第3話 真理の中の余計な一言

ふとロメリアが目を上げると、ヴィヴィニーアは腕を組んだまま、カクン、カクンと頭を微かに揺らしている。

きっと昨夜もまた古い気象記録書などを読み耽り、起こってもいない飢饉などが本当に未然となるよう、手配のあれこれを考えていたのだろう。

そう察しながら揺れる金色の輪を見ながら、ロメリアは優し気な微笑みを浮かべた。

なぜか婚約者であるヴィヴィニーアを前にしてはめったに浮かべないのだけれど、こうして視線を感じなくなると、つい幼子を見守る滋味溢れる表情になる。

「……甘いですわね、わたくしも」

「いえあの……姫様……ロメリア様……そのお顔はとても婚約者様や第二王子殿下を見るお顔ではございませんよ?」

「あら、そう言えばいたんだったわね、ホムラ」

「言わなくてもおります。たとえわたくしが同乗することが叶わなかったとしても、地の精霊がロメリア様をお守りくださるとは思いますが」

「そうねぇ。ヴィヴィが一緒ならば、デュークも共に来てくれるし……お腹に触りはなくて?」

「ええ、ロメリア様の御祈祷をちょうだいしましたおかげで、腹の子はふたりとも・・・・・元気なようでございます」

まだほとんど目立たない下腹部にそっと手をやり、自分ではなくその部分に優しく視線を落とす専任侍女を、ロメリアはまた優しく見つめる。

ホムラ・リー・ガヴェント──現在はドルント姓となり、馬車の外にある従者用座席で後ろを守っているアディーベルト・ギャラウ・ドルントの妻となり、現在妊娠四ヶ月だった。

本来は忌み子であるといわれる男女の双子を宿しているが、彼女をただひとりの専属として側に置くロメリアが気にしていないため、誰も表立ってホムラを追い出すことはできていない。
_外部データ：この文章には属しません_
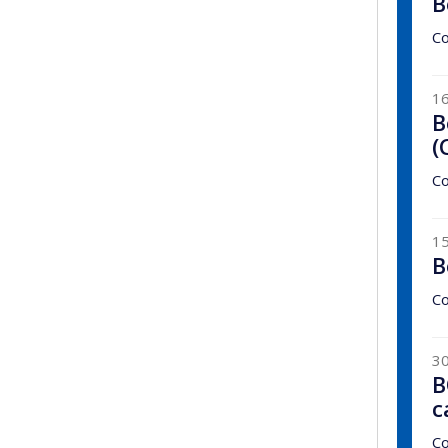
B
Co
16
B
(
Co
15
B
Co
30
B
c
Co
そういう動きがあることをもちろんロメリアは知っていて、わざとそういう態度を取っている部分はあるが、本心はホムラが無事に子供たちを出産できれば他人のウザい戯言などどうでもいいのだ。

『忌み子を孕む侍女など、大聖女様に穢れが移ります』

『忌み子を孕ませる従者など、慎みなく大聖女様を穢れさせるやもしれません』

そう言って自ら穢れを纏い、我こそが大聖女のお側仕えにふさわしいと欲塗れで近付いてくる者たちの多かったこと。

そしてそれは今もって継続中である。

『愚者とは面白いほどに己は愚者であるとは言わぬもの。愚者とは面白いほどに己は真実であると言い立てるもの。愚者とは面白いほどに己がどれだ滑稽であるか自覚せぬもの。愚者は面白いほど己の企みが露見せぬと思い込むもの。聖女とは、そのような愚者までも救うもの。感情はどうあれ』

「……最後の一言は余計ですわ、大叔母様」

ロメリアは手にしていた大聖女の心得的な書物を開き、溜め息をつく。

しかし先代大聖女の残した格言は真理のひとつであり、確かにロメリアの耳に要らぬ毒忠告を注ぎ込んでくる者だろうと、感情はどうあれ「御祈祷を」と言われれば施すまでなのだ。
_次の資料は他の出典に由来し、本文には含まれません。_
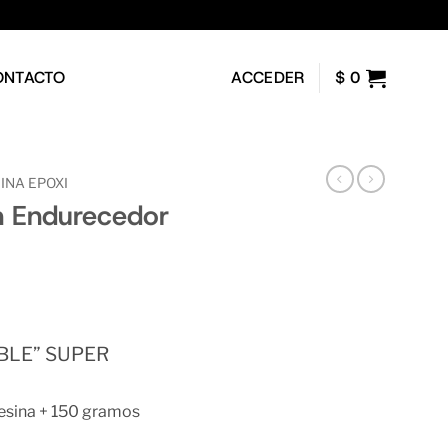
ONTACTO
ACCEDER
$
0
INA EPOXI
n Endurecedor
o
IBLE” SUPER
l
.
esina + 150 gramos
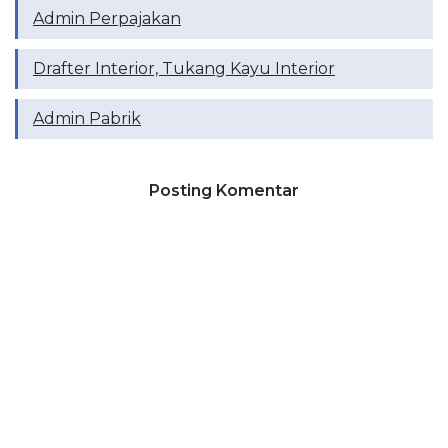
Admin Perpajakan
Drafter Interior, Tukang Kayu Interior
Admin Pabrik
Posting Komentar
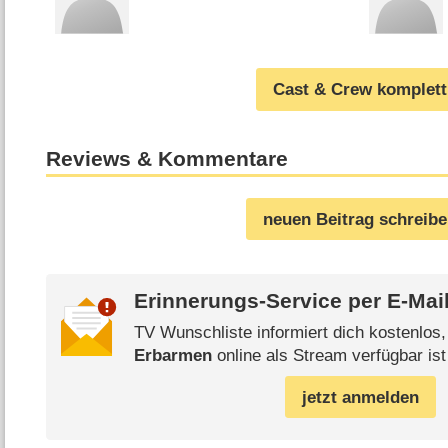
Cast & Crew komplett
Reviews & Kommentare
neuen Beitrag schreib
Erinnerungs-Service per
E-Mai
TV Wunschliste informiert dich kostenlos
Erbarmen
online als Stream verfügbar ist
jetzt anmelden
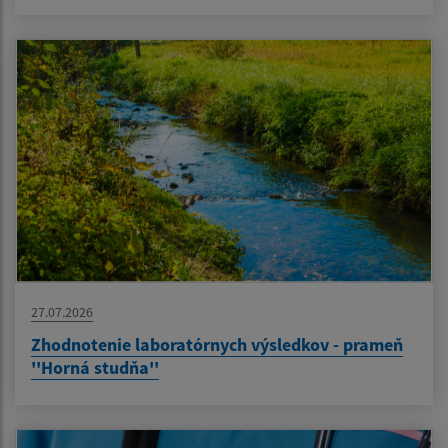
27.07.2026
Zhodnotenie laboratórnych výsledkov - prameň
''Horná studňa''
問題はそれがロメリアにとってただの義務にしか過ぎないのに、自分が特別授けてもらったのだと勘違いする輩だということ。

身重のホムラを国に置いてこなかったのは彼女を守るためもあるが、そんな扱いも特別だと思っていないしそもそもロメリアを特別扱いしないでいてくれる数少ない友達のひとりだからである。

そしてその夫であるアディーベルトも同行させたのは、彼がロメリアの側にあって国の草原地域を守る女神シアスターを見ることができる稀有な者であり、やはりロメリアのいない隙を狙って危害を加えられるのを避けるためだ。